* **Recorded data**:
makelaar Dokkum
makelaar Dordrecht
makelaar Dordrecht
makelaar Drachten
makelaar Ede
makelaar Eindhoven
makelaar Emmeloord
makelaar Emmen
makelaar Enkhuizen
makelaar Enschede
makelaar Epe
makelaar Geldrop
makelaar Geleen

* **TASK GOAL**:
Return every record above exactly as written.

* **RESPONSE BOX**:
makelaar Dokkum
makelaar Dordrecht
makelaar Dordrecht
makelaar Drachten
makelaar Ede
makelaar Eindhoven
makelaar Emmeloord
makelaar Emmen
makelaar Enkhuizen
makelaar Enschede
makelaar Epe
makelaar Geldrop
makelaar Geleen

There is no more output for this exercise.